LocationMountain View, California, United States
ClientSilicon Graphics, Inc.
Size26 acres (site); 5 acres (park)

As a winner of the ASLA’s Centennial Medallion, this project is recognized as one of the most significant landscapes of the last century. The former SGI campus, acquired by Google in 2004, and the adjacent Charleston Park, comprise a 26-acre brownfield site.The design creates a strong identity for the campus and provides a much-needed civic space, blurring distinctions between the private and public realms.

SWA collaborated closely with the architects, developer, and city from master planning through implementation, and played an essential role in securing public approvals. This creative collaboration treats the campus and park as one landscape, and asserts the presence of the landscape by raising the buildings and locating most of the 1,700 parking spaces below podium level. At the east and west ends of the project, the landscape slopes up, providing a seamless connection from the park on the east through the campus to the improved creek corridor on the west.

At the lower level of the park, a brick plaza provides for frequent concerts and civic gatherings. The plaza’s bold, striped pattern continues up the slope through a series of terraces and shallow pools. Rows of cherry trees and horsetail reinforce the graphic clarity of the composition. The presence of water suggests the fluid boundary between the park and campus. A grove of Grecian laurels at the top of the slope marks the literal, although imperceptible, line between public and private land.

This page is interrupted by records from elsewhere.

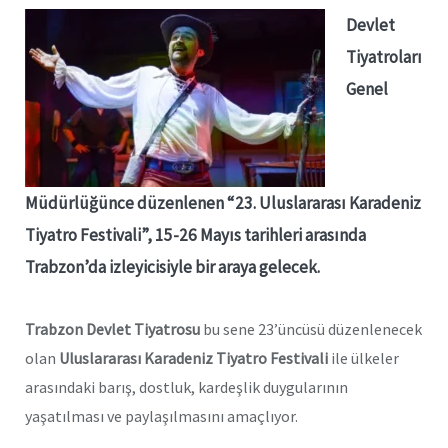
Devlet
Tiyatroları
Genel
Müdürlüğünce düzenlenen “23. Uluslararası Karadeniz
Tiyatro Festivali”, 15-26 Mayıs tarihleri arasında
Trabzon’da izleyicisiyle bir araya gelecek.
Trabzon Devlet Tiyatrosu
bu sene 23’üncüsü düzenlenecek
olan
Uluslararası Karadeniz Tiyatro Festivali
ile ülkeler
arasındaki barış, dostluk, kardeşlik duygularının
yaşatılması ve paylaşılmasını amaçlıyor.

A sinuous yellow brick path ties the campus’ three gardens together. The contemplative East Garden’s circular mounds echo the Calaveros Hills seen in the distance beyond. The Central Garden is a place where the entire SGI community can gather. Since this space cannot structurally support the weight of trees, umbrellas become the vertical shade-giving elements. The West Garden is devoted to recreation, and a volleyball court within a grove of elms is in constant use. Just to the north, a bocce court is contained within a small, elegant, rectangular garden. Within each of the major gardens, at the building stair towers, the ground is cut away to create openings which naturally ventilate the garage without the need for mechanical equipment.